-------- Provided information
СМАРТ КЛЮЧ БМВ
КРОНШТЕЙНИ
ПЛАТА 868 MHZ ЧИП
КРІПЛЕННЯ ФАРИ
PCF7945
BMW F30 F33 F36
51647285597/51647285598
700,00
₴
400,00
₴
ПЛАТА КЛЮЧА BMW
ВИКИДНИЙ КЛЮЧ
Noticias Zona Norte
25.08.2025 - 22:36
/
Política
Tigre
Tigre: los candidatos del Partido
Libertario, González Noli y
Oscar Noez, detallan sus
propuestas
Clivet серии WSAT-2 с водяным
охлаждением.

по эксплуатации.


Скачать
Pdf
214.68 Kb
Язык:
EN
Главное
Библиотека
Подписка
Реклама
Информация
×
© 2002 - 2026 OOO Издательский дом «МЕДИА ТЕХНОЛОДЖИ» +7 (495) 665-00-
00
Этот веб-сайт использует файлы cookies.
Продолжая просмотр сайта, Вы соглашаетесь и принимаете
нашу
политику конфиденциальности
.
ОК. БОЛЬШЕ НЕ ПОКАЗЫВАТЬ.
----------------
-------- Provided information
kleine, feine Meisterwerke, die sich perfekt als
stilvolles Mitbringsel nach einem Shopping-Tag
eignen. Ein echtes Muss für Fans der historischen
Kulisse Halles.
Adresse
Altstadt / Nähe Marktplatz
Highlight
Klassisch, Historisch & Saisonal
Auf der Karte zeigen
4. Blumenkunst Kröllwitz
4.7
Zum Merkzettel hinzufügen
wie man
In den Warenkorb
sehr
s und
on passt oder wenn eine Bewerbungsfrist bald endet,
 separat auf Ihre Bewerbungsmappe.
----------------
> **Work order**:
For the material above, reproduce exactly the lines from the line with "on passt oder" to the line with "separat auf Ihre Bewerbungsmappe.", inclusive, and exclude all others.

> **Answer to this exercise**:
on passt oder wenn eine Bewerbungsfrist bald endet,
 separat auf Ihre Bewerbungsmappe.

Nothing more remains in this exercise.